*** Working data Section Begins ***

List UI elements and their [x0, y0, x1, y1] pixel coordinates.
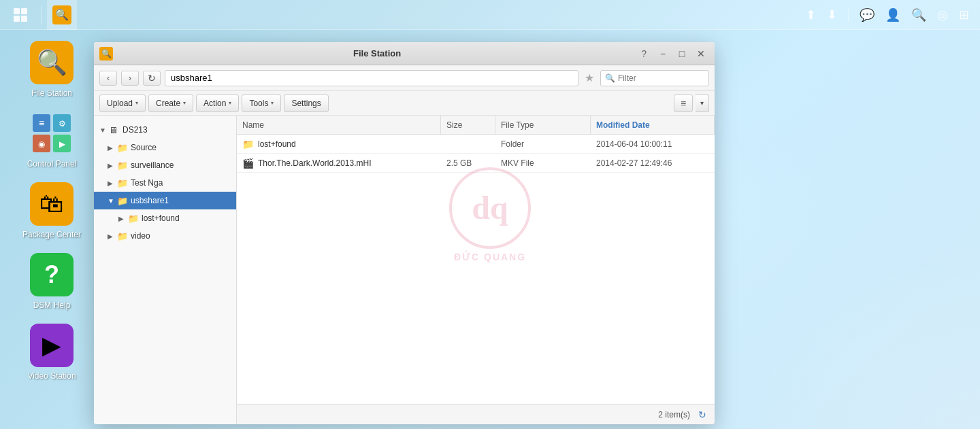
address-bar: ‹ › ↻ ★ 🔍 [94, 65, 715, 91]
chat-taskbar-icon[interactable]: 💬 [860, 7, 875, 22]
forward-button[interactable]: › [121, 71, 139, 86]
tree-label-usbshare1: usbshare1 [131, 196, 169, 205]
file-size-cell-thor: 2.5 GB [441, 154, 495, 172]
sidebar-item-surveillance[interactable]: ▶ 📁 surveillance [94, 156, 236, 174]
bookmark-button[interactable]: ★ [583, 71, 596, 85]
desktop-icon-file-station-label: File Station [31, 88, 72, 98]
desktop-icon-file-station[interactable]: 🔍 File Station [11, 37, 93, 102]
upload-caret: ▾ [135, 100, 138, 106]
sidebar-item-ds213[interactable]: ▼ 🖥 DS213 [94, 121, 236, 139]
table-row[interactable]: 🎬 Thor.The.Dark.World.2013.mHI 2.5 GB MK… [237, 154, 715, 173]
col-header-type[interactable]: File Type [495, 116, 591, 134]
close-button[interactable]: ✕ [693, 47, 709, 61]
create-button[interactable]: Create ▾ [148, 95, 193, 112]
taskbar-divider [41, 5, 42, 24]
title-bar-controls: ? − □ ✕ [641, 47, 709, 61]
desktop-icon-control-panel-label: Control Panel [27, 159, 77, 169]
desktop-icon-package-center-label: Package Center [22, 230, 81, 239]
sidebar-item-testnga[interactable]: ▶ 📁 Test Nga [94, 174, 236, 192]
col-header-name[interactable]: Name [237, 116, 441, 134]
col-header-date[interactable]: Modified Date [591, 116, 715, 134]
main-content: ▼ 🖥 DS213 ▶ 📁 Source ▶ 📁 surveillance ▶ … [94, 116, 715, 424]
svg-text:◉: ◉ [38, 139, 45, 149]
search-taskbar-icon[interactable]: 🔍 [911, 7, 926, 22]
tree-label-video: video [131, 231, 150, 241]
help-button[interactable]: ? [641, 48, 647, 59]
tree-label-surveillance: surveillance [131, 160, 174, 170]
download-taskbar-icon[interactable]: ⬇ [827, 7, 837, 22]
desktop-icon-video-station[interactable]: ▶ Video Station [11, 320, 93, 385]
file-station-window: 🔍 File Station ? − □ ✕ ‹ › ↻ ★ 🔍 Upload … [94, 42, 715, 424]
tree-arrow-source: ▶ [108, 144, 117, 152]
search-icon: 🔍 [605, 73, 615, 83]
desktop-icon-control-panel[interactable]: ≡ ⚙ ◉ ▶ Control Panel [11, 107, 93, 173]
taskbar-app-grid[interactable] [5, 0, 35, 30]
tree-icon-testnga: 📁 [117, 178, 128, 188]
back-button[interactable]: ‹ [99, 71, 117, 86]
status-refresh-button[interactable]: ↻ [696, 408, 709, 422]
tree-icon-source: 📁 [117, 143, 128, 153]
help-taskbar-icon[interactable]: ◎ [937, 7, 948, 22]
svg-text:⚙: ⚙ [59, 119, 66, 128]
desktop-icons: 🔍 File Station ≡ ⚙ ◉ ▶ Control Panel 🛍 P… [11, 37, 93, 385]
file-name-cell-thor: 🎬 Thor.The.Dark.World.2013.mHI [237, 154, 441, 172]
taskbar-app-file-station[interactable]: 🔍 [47, 0, 77, 30]
tools-button[interactable]: Tools ▾ [242, 95, 281, 112]
video-file-icon-thor: 🎬 [242, 158, 254, 169]
taskbar-left: 🔍 [0, 0, 82, 30]
tree-arrow-surveillance: ▶ [108, 162, 117, 169]
upload-taskbar-icon[interactable]: ⬆ [806, 7, 816, 22]
tree-label-testnga: Test Nga [131, 178, 163, 188]
view-mode-button[interactable]: ≡ [674, 95, 693, 112]
title-bar-icon: 🔍 [99, 47, 113, 61]
tree-arrow-ds213: ▼ [99, 126, 109, 134]
refresh-button[interactable]: ↻ [143, 71, 161, 86]
filter-input[interactable] [618, 73, 704, 83]
tree-arrow-lost-found: ▶ [118, 215, 128, 222]
desktop-icon-video-station-label: Video Station [27, 371, 76, 381]
tree-icon-usbshare1: 📁 [117, 196, 128, 206]
desktop-icon-dsm-help[interactable]: ? DSM Help [11, 249, 93, 314]
file-list-body: 📁 lost+found Folder 2014-06-04 10:00:11 … [237, 135, 715, 404]
status-bar: 2 item(s) ↻ [237, 404, 715, 424]
upload-button[interactable]: Upload ▾ [99, 95, 146, 112]
desktop-icon-package-center[interactable]: 🛍 Package Center [11, 178, 93, 243]
sidebar-item-video[interactable]: ▶ 📁 video [94, 227, 236, 245]
svg-rect-0 [14, 8, 20, 14]
file-type-cell-thor: MKV File [495, 154, 591, 172]
sidebar-item-source[interactable]: ▶ 📁 Source [94, 139, 236, 156]
desktop-icon-dsm-help-label: DSM Help [33, 301, 71, 310]
search-box: 🔍 [600, 70, 709, 86]
minimize-button[interactable]: − [655, 47, 671, 61]
file-type-cell-lost-found: Folder [495, 135, 591, 153]
tree-arrow-testnga: ▶ [108, 179, 117, 187]
taskbar: 🔍 ⬆ ⬇ 💬 👤 🔍 ◎ ⊞ [0, 0, 980, 30]
tree-arrow-video: ▶ [108, 233, 117, 240]
tree-icon-lost-found: 📁 [128, 213, 139, 224]
user-taskbar-icon[interactable]: 👤 [885, 7, 900, 22]
tree-label-source: Source [131, 143, 157, 152]
action-caret: ▾ [229, 100, 231, 106]
taskbar-right: ⬆ ⬇ 💬 👤 🔍 ◎ ⊞ [795, 7, 980, 22]
tree-arrow-usbshare1: ▼ [108, 197, 117, 205]
tree-icon-video: 📁 [117, 231, 128, 241]
grid-taskbar-icon[interactable]: ⊞ [959, 7, 969, 22]
file-list-header: Name Size File Type Modified Date [237, 116, 715, 135]
tree-icon-ds213: 🖥 [109, 125, 120, 135]
file-date-cell-lost-found: 2014-06-04 10:00:11 [591, 135, 715, 153]
file-size-cell-lost-found [441, 135, 495, 153]
sidebar-item-lost-found[interactable]: ▶ 📁 lost+found [94, 209, 236, 227]
title-bar: 🔍 File Station ? − □ ✕ [94, 42, 715, 65]
action-button[interactable]: Action ▾ [196, 95, 239, 112]
svg-text:≡: ≡ [39, 118, 44, 128]
sidebar-item-usbshare1[interactable]: ▼ 📁 usbshare1 [94, 192, 236, 209]
tree-icon-surveillance: 📁 [117, 160, 128, 171]
settings-button[interactable]: Settings [284, 95, 328, 112]
table-row[interactable]: 📁 lost+found Folder 2014-06-04 10:00:11 [237, 135, 715, 154]
maximize-button[interactable]: □ [674, 47, 690, 61]
col-header-size[interactable]: Size [441, 116, 495, 134]
view-mode-caret[interactable]: ▾ [696, 95, 709, 112]
file-name-cell-lost-found: 📁 lost+found [237, 135, 441, 153]
address-input[interactable] [165, 70, 578, 86]
tree-label-ds213: DS213 [122, 125, 148, 135]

*** Working data Section Ends ***

- **Work required**: Tally the lines of the material above that include the string "refresh", then give only the tally.

- **Output of the exercise**: 2